NOTA DA AUTORA: ao conversar ontem com alguns amigos, percebi que muitos não conhecem a história de Maria e do alemão. Este foi o primeiro conto que escrevi, e mesmo já o tendo publicado em Letras et cetera, acredito que os muitos que não o leram irão gostar. A versão a seguir sofreu algumas modificações em relação à primeira versão publicada aqui - o que é melhor, pois mesmo aqueles que já conhecem o conto terão motivos para lê-lo novamente. ;)
MARIA E O ALEMÃO (E EU)
"Cala
a boca, Maria, que eu quero tomar o meu chá!" E assim estreou-se mais um
dia no boteco do Adolfo, alemão grande e vermelho, gordo como uma porca prenha.
O boteco era sujo, cheirava a queijo azedo e urina, e Adolfo exalava lavanda
barata. Vestia uma camisa azul que tinha os últimos botões abertos por causa da
barriga sobressalente. E por cima o avental usual, levemente manchado e passado
a ferro com dedicação característica das mulheres afoitas.
Logo
que sentei em meu lugar de sempre, naquele boteco de sempre, vi que o tal chá mais
parecia uma água muito suja onde boiava um saquinho velho, numa tigela meio
torta e grande demais, que fazia as vezes da xícara. E açúcar, muito açúcar.

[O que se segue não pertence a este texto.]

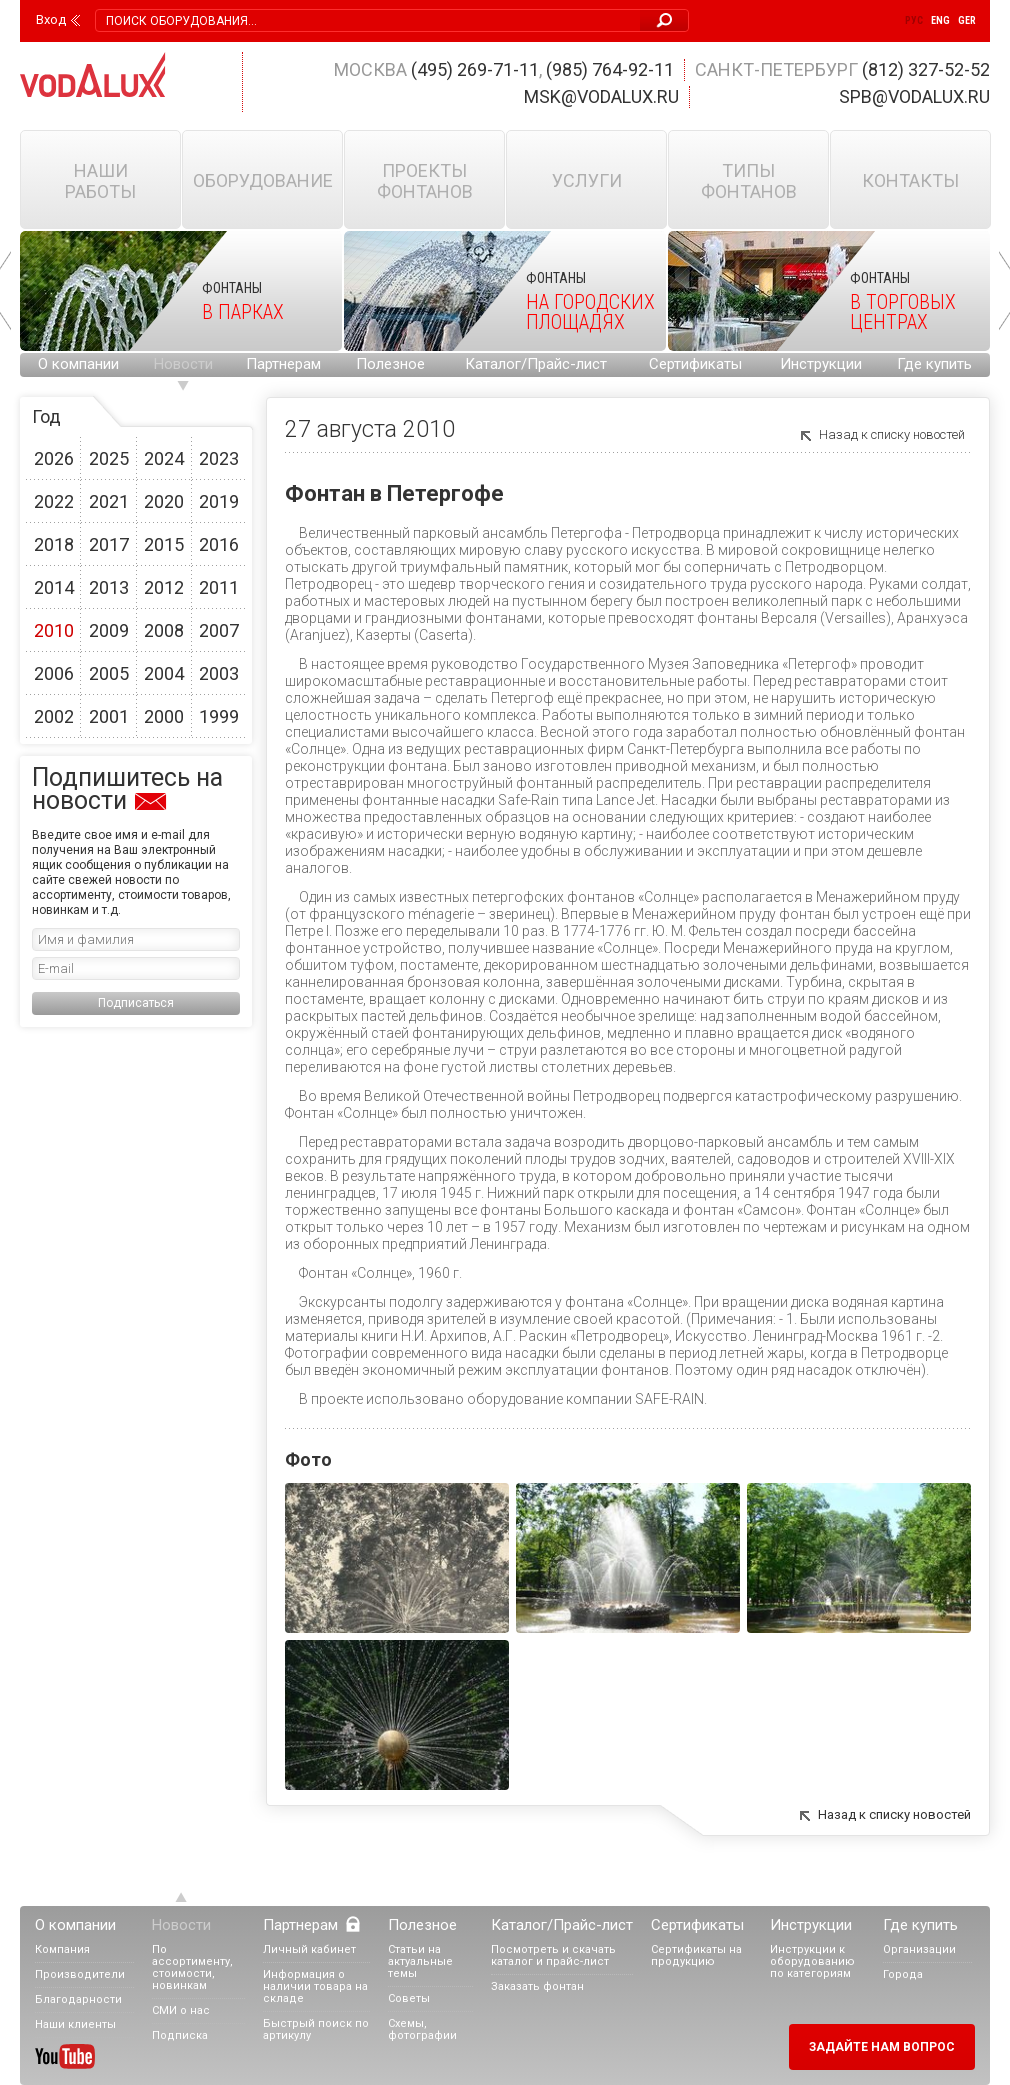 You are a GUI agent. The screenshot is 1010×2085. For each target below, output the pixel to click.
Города (903, 1974)
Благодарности (78, 1999)
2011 (219, 587)
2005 (109, 673)
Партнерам (283, 364)
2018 (54, 544)
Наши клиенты (75, 2024)
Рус (914, 20)
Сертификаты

"Isso ainda vai estourar seu pâncreas, alemão diabético de uma figa",
resmungava Maria todos os dias religiosamente, a cada colherada doce que o
marido acrescentava no chá.
E o
alemão de uma figa olhava pra minha cara e ria, ria como uma criança
encapetada, e derramava bicas de suor em cima dos copos engordurados. Sabia que
aquilo tudo realmente o mataria, mas quem se importa, "vida dura como esta
já é pior que morte mesmo". E bebia o chá com uma importância que dava
gosto - "Porque é chá, que é coisa de inglês. Eu, como tenho muito calor às
cinco da tarde, prefiro tomar mesmo é agora que o sol tá baixo..." - e assim desprezava o café da mulher, que era
uma borra forte de gosto horrível naquele boteco sujo.
Eu
não me importava com a borra ou com o fedor. Todas as manhãs, estava mesmo lá
era por causa de Maria, uma mulata de ancas fartas, peitos pequenos, olhos de
jabuticaba doce e um alemão gordo, grande e vermelho a tiracolo. Seria mulher
linda, a Maria, não fosse o cenário que trazia consigo – fedido e sujo – descuidado
como seus cabelos.
Mas
eu não me importava também. Queria mesmo é estar, todos os dias, na presença de
Maria. Ela, com sua indiferença fatal a qualquer homem, sequer poderia recordar
a minha presença em algum outro dia naquele lugar. Mas eu me lembrava de cada
passo seu, e o balanço de suas ancas fartas, como que me chamando para sua cama
quente e levemente azeda. Maria da boca suja, mal educada de tão bela, Maria...
Ah,
alemão de uma figa, se eu pudesse a cada dia em que o sol ainda está baixo
colocar um pouquinho do meu amor por Maria dentro do seu chá para lhe
definhar... Mas quem sou eu na vida de minha musa, um fantasma de todos os
dias, mais um filho da puta a ver seu homem se entupir de açúcar e a rir de sua
cara. Se ao menos Adolfo explodisse logo, duro no chão, para que sua Maria me
convidasse a subir as escadas do boteco fedido, e acariciando suas ancas fartas
eu pudesse lhe consolar o amor perdido.
“Acorda
para essa vida, homem, que o trem já partiu!” – era o Adolfo que me chacoalhava
com sua gentileza de pata de elefante. Encarava-me com aquela cara vermelha e
inchada, como se meus olhos me denunciassem, desnudos. Talvez não por temer a
revelação de um amor sufocado, mas a consequência que aquilo acarretaria,
aprontei-me em retirada. Larguei os trocos, suficientes ao café, em cima do
balcão engordurado e deixei o boteco em marcha cada vez mais apressada.
Pude
ainda, como que numa agonia derradeira, sentir o olhar de Maria pregado em meu
lombo. E a respiração alvoroçada, absorvida com o alemão no meio de suas
tarefas rotineiras. Meu sangue percorreu mais uma vez – talvez a última – o
êxtase em busca de conforto na ilusão dos seios pequenos de Maria. Cada vez
mais distantes, mais ausentes. As buzinas dos carros em pressa na cidade já
desperta, junto com as figuras que por vezes esbarravam em meus pensamentos, me
fizeram desviar a mente de Maria. Isso até o dia seguinte, quando suas ancas
fartas abalariam novamente o sol ainda baixo de meus anseios.